IECs and ongoing communication strategies should take a multi-pronged approach using multiple media channels, formats, and styles to reach a broad audience that spans ages, social, economic, and linguistic groups (see Table 20).

Table 20. Communication format and channels

Media Format Distribution Channels
Written communications
  • Print and online newspapers, magazines, blogs

  • Social media (e.g., Facebook, Twitter)

  • Agency websites

  • Printed leaflets, posters

  • Television (commercials, special broadcasts, news shows)

  • Social media (e.g., YouTube, Facebook),

  • Agency websites

Songs, skits, and plays
  • Radio

  • Television

  • Public gatherings

Public question and answers (Q&A) sessions by officials
  • Radio

  • Television

  • Public gatherings

The success of the initial years of an ID system—i.e., during mass registration and gradual adoption by service providers—depends on momentum, and IECs are crucial to this process. Specifically, they can showcase progress and good news stories, such as registration milestones, reduced waiting times, lower costs for opening a bank account etc. Using real stories from both regular people and celebrities can help boost the credibility of these messages (see Box 16 for examples).

Critically, system administrators must work to identify and publicly respond to people’s fears and concerns. Dismissing these concerns—e.g., by claiming that a database is not hackable or that the public has nothing to worry about—or working to discredit those who identify real vulnerabilities is only likely to increase mistrust in the system.

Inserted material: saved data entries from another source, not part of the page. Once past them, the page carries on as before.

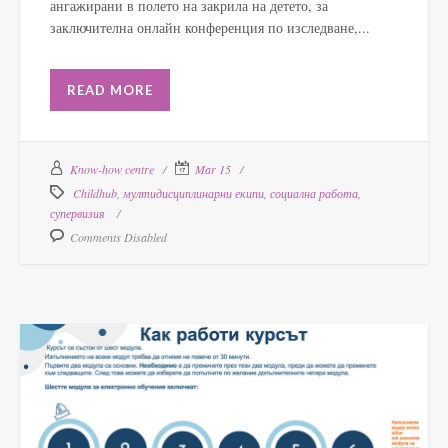
ангажирани в полето на закрила на детето, за
заключителна онлайн конференция по изследване,...
READ MORE
Know-how centre
Mar 15
Childhub
,
мултидисциплинарни екипи
,
социална работа
,
супервизия
Comments Disabled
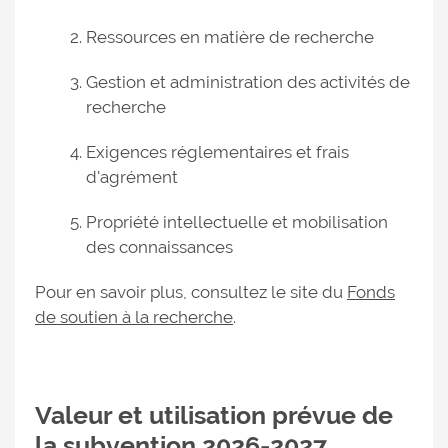
Ressources en matière de recherche
Gestion et administration des activités de
recherche
Exigences réglementaires et frais
d'agrément
Propriété intellectuelle et mobilisation
des connaissances
Pour en savoir plus, consultez le site du
Fonds
de soutien à la recherche
.
Valeur et utilisation prévue de
la subvention 2026-2027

Conversely, demonstrating an understanding and appreciation for these concerns through clear communication and visibly working to address these concerns will help strengthen the public’s confidence in the system.

Box 16. Examples of Information and education campaigns

In Peru, the national ID agency (RENIEC) and Coca Cola had a 'Happy ID’ campaign, where people were encouraged to smile for their national ID card photo. In addition, RENIEC maintains an active social media presence, including on Facebook, Twitter, and YouTube.

In Paraguay, UNICEF leveraged a football match against Uruguay in its campaign for universal birth registration, with major TV and radio stations airing the first few minutes of the game without referring to the player’s names to highlight the importance of registration.

Japan’s “My Number” (a unique ID number system) has adopted a mascot to better brand the service.

Bangladesh created a theme song/video (in Bangla) for its new national ID card.

ID4D has created a number of videos to showcase the impact that ID can have, including the Make Everyone Count video, a story of how Revenna’s ID got him his passport and the opportunity to attend the world cup, how a young refugee realizes her potential with the help of an ID, how digital IDs empower women cross border traders in East Africa, advancing financial inclusion through digital ID, and how near universal ID coverage in Peru leads to access to education.

Although communication is a critical element of ID system implementation, it is not sufficient to secure the buy-in and trust of the population. The process of public engagement should begin during the design of the project with meaningful public consultation that is perceived as genuine, rather than reactionary.